# 2005 International Indoor Champs



## NashRCracer (Aug 7, 2002)

NashRCracer live in vegas at 2005 International Indoor Champs
posted video and pictures to www.rc50.com check it out


----------



## NashRCracer (Aug 7, 2002)

what nobody intersted in the vegas race well I posted some more pictures and video www.rc50.com


----------



## glitcher (Aug 2, 2003)

I've been checking it out.Great job as always!Thanks Nash!!
Any word on a couple bud's-Ray Darroch (Losi) and Dan Hartman?
Will you be posting results for Qualifying?


----------



## NashRCracer (Aug 7, 2002)

qualifing after 2 rounds are posted at liverrc.com and as soon as we start racing you get audio at iic-live.com


----------



## SPC (May 2, 2004)

Any results yet?
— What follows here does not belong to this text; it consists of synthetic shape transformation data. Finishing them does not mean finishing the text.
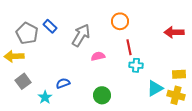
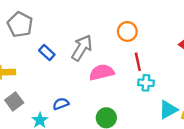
blue rectangle: (50, 26) -> (47, 52), moved
gray pentagon: (27, 33) -> (20, 24), moved
pink semicircle: (98, 56) -> (102, 72), size x1.5

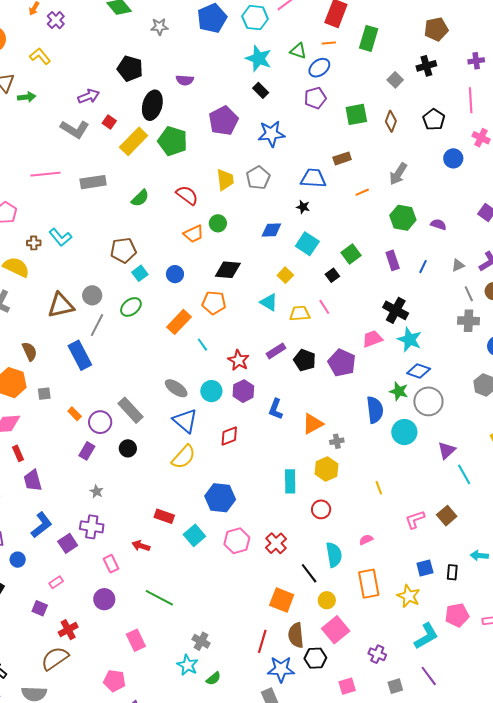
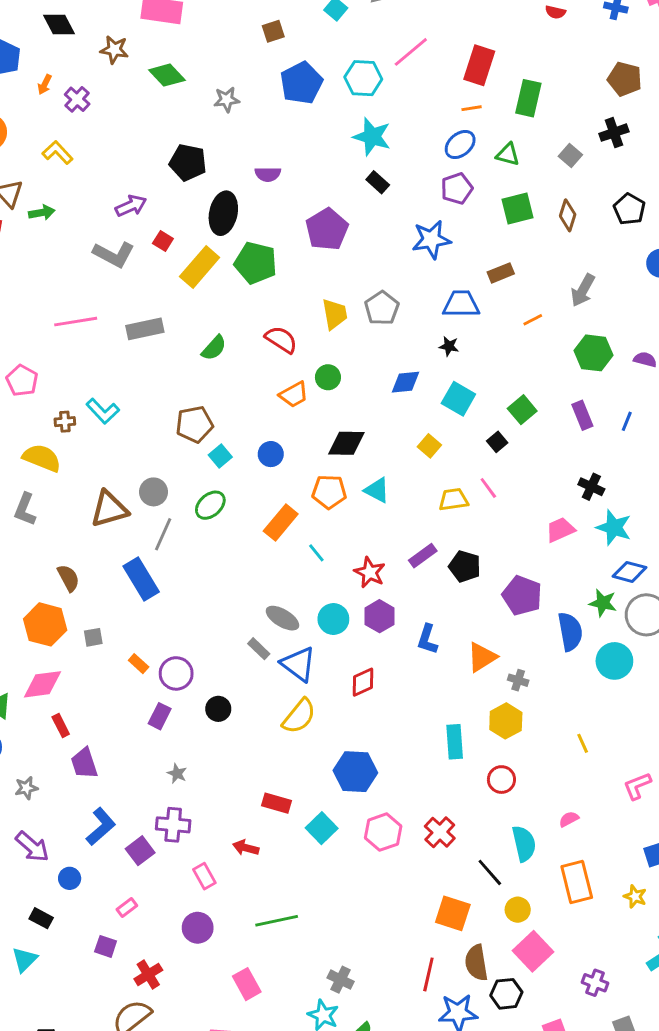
brown pentagon: (436, 29) -> (625, 79), turned 30
green triangle: (298, 51) -> (508, 155), moved
blue star: (271, 134) -> (431, 240), moved
cyan triangle: (269, 302) -> (377, 490), moved
black cross: (396, 310) -> (591, 487), size x0.7
purple pentagon: (342, 363) -> (522, 596), moved
gray rectangle: (130, 410) -> (259, 649), moved, size x0.6
gray cross: (337, 441) -> (518, 680), turned 32
yellow star: (409, 596) -> (635, 896), size x0.7
green line: (159, 598) -> (277, 921), turned -36

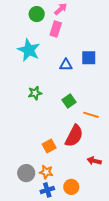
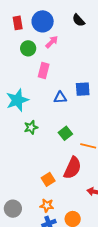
pink rectangle: (56, 29) -> (44, 70), moved
cyan star: (29, 50) -> (17, 100), moved, turned 30
gray circle: (26, 173) -> (13, 209), moved

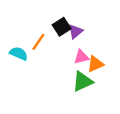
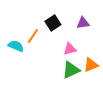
purple triangle: (76, 31) -> (83, 23), moved, turned 32
orange triangle: (95, 64) -> (91, 65), moved

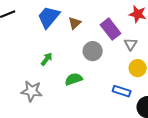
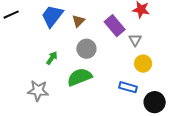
gray circle: (93, 51) -> (86, 49), moved
green semicircle: (74, 79) -> (80, 77), size x1.4

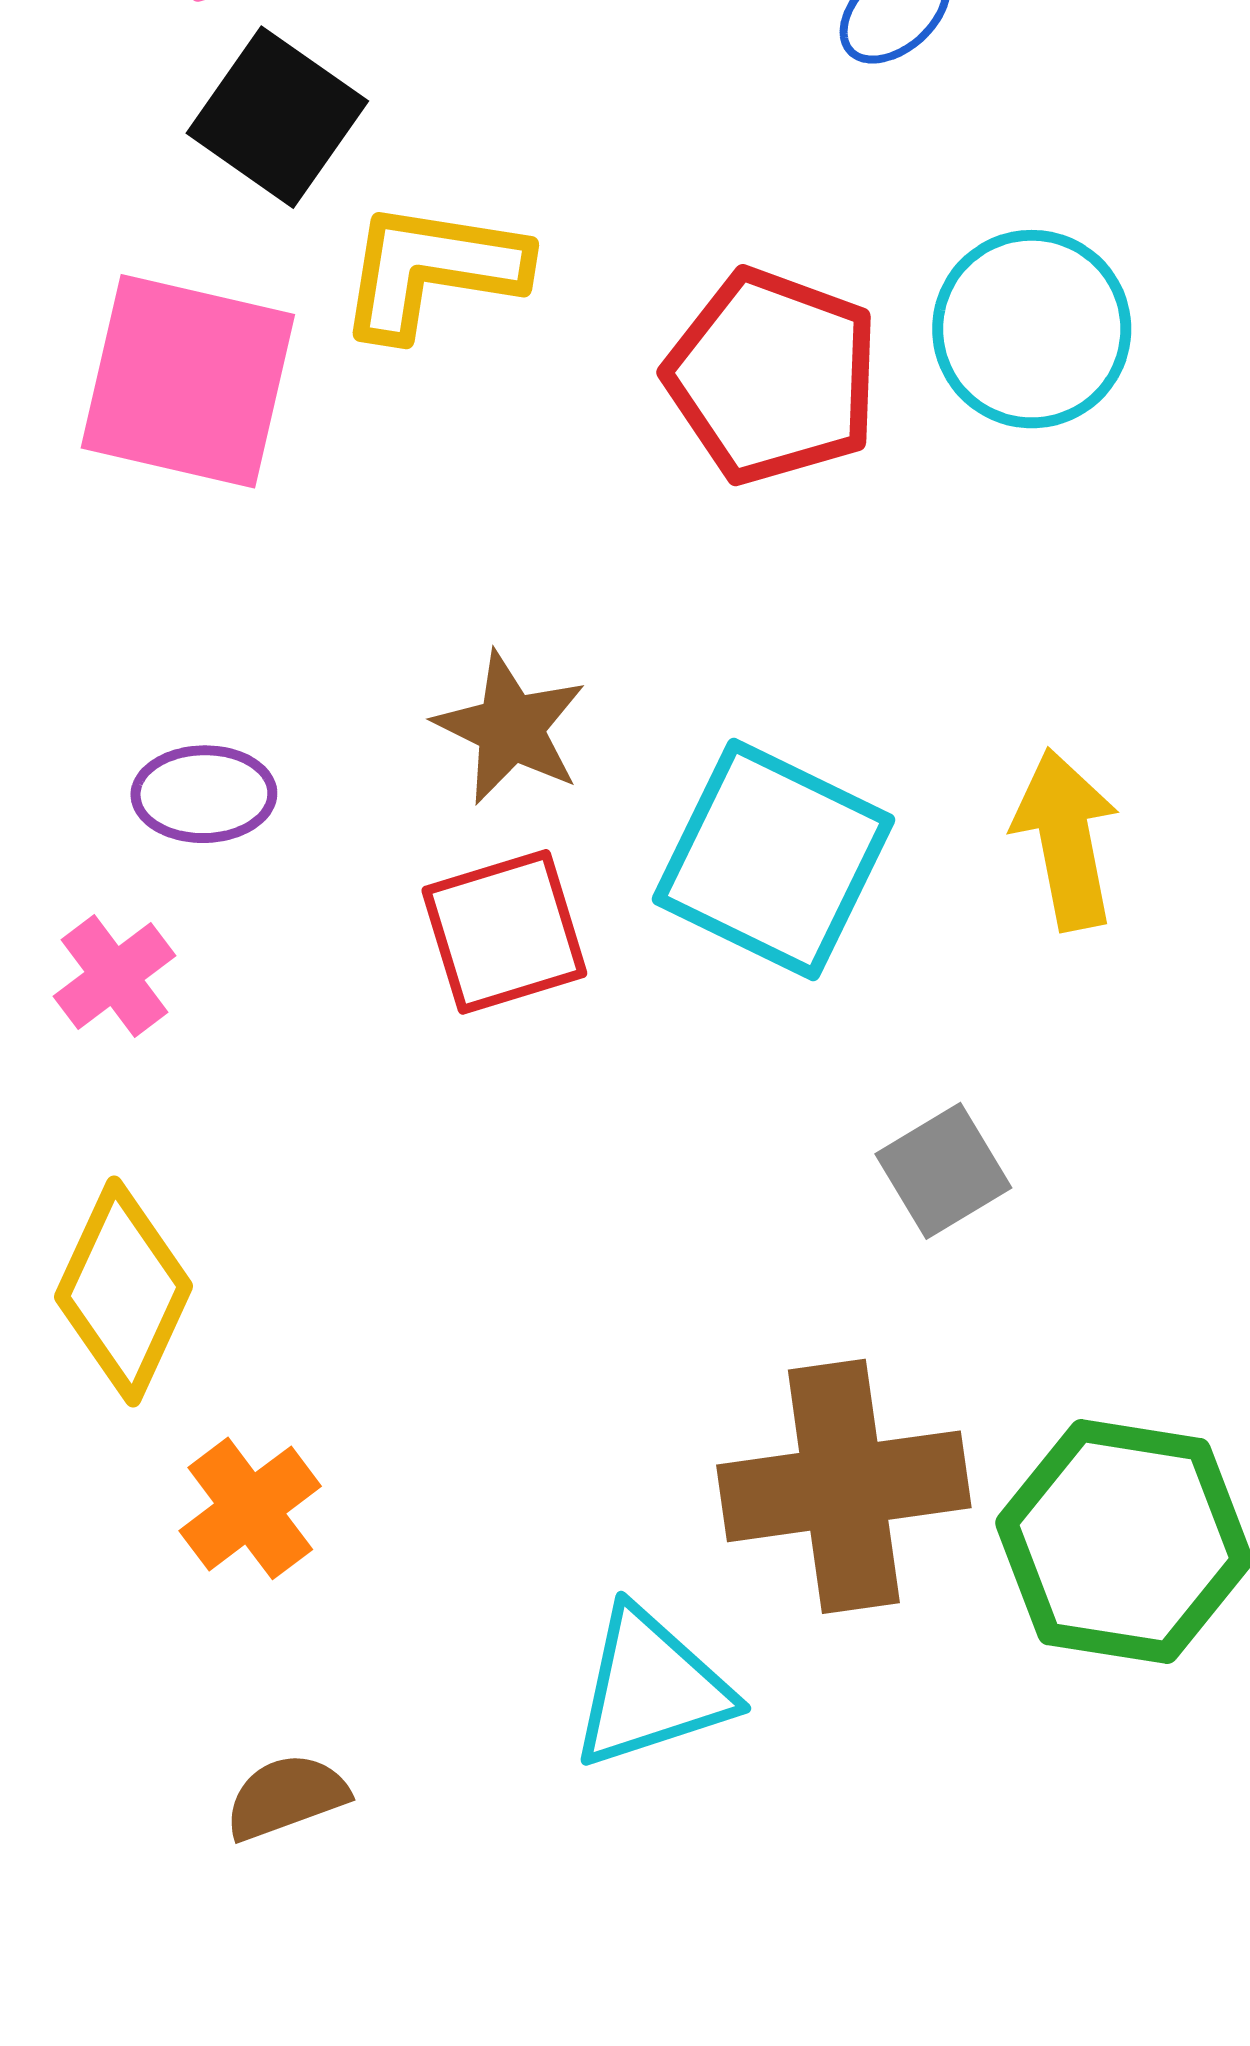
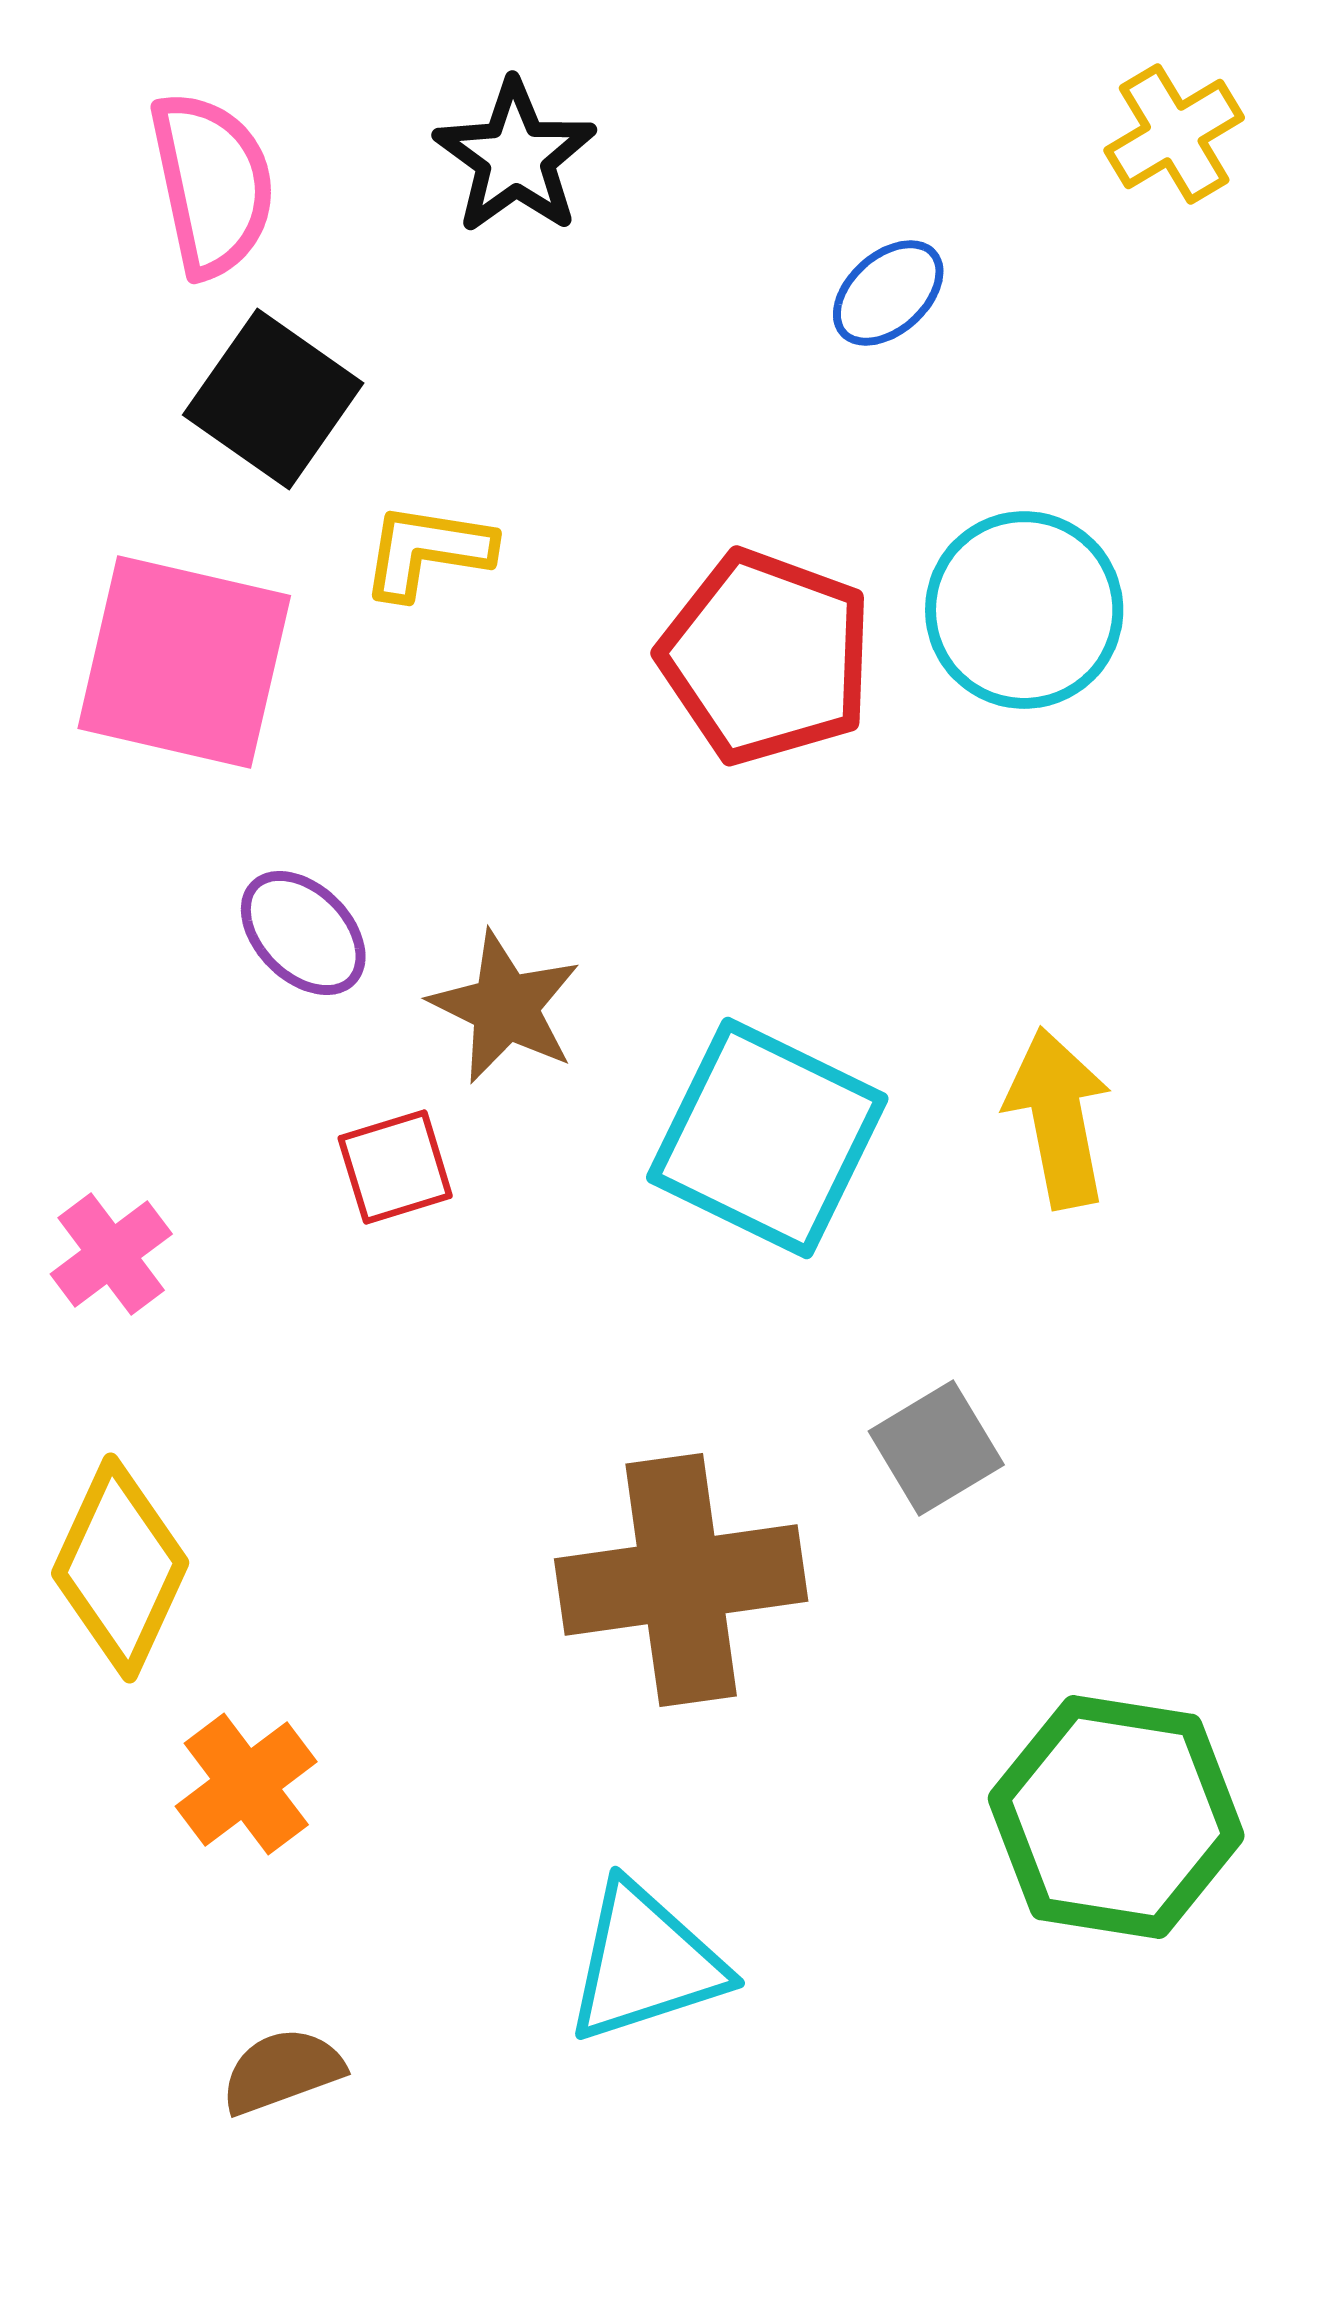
yellow L-shape: (432, 270) -> (427, 551), size x0.7
purple ellipse: (204, 794) -> (303, 933), moved, turned 46
red square: (504, 932) -> (395, 1167), moved, size x0.7
brown cross: (844, 1486) -> (681, 1580), moved

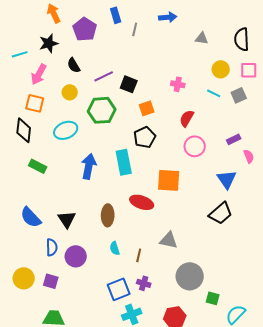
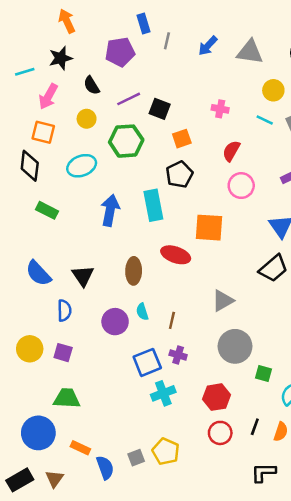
blue arrow: (168, 17) -> (208, 46), moved, turned 138
purple pentagon: (85, 29) -> (120, 52), moved, turned 30
gray triangle: (202, 38) -> (250, 52), size x1.6
gray triangle: (169, 240) -> (223, 301), moved, turned -42
purple circle: (76, 256) -> (115, 322), moved

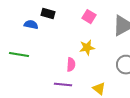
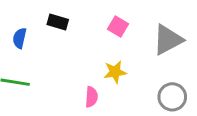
blue semicircle: (31, 25) -> (20, 38), moved, turned -88

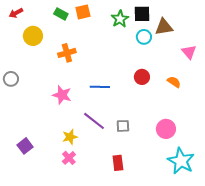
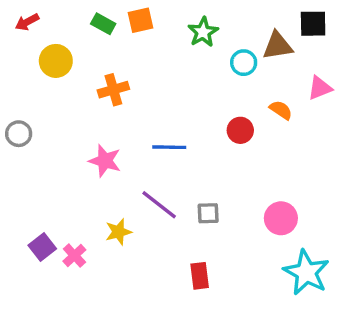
black square: (142, 14) -> (313, 24), moved
pink triangle: (189, 52) -> (320, 88), turned 49
orange semicircle: (174, 82) -> (281, 110), moved
pink cross: (69, 158) -> (74, 256), moved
Will they be posted?


----------



## NashRCracer (Aug 7, 2002)

just round 2 still running 3

liverc.com

100+ pictures at www.rc50.com


----------



## erock1331 (Apr 1, 2002)

results are posted over on www.liverc.com


----------



## NashRCracer (Aug 7, 2002)

got you by 2 10th


----------



## glitcher (Aug 2, 2003)

Anyone try to watch the "Live Racing"? It keeps telling me to log in after I allready have.


----------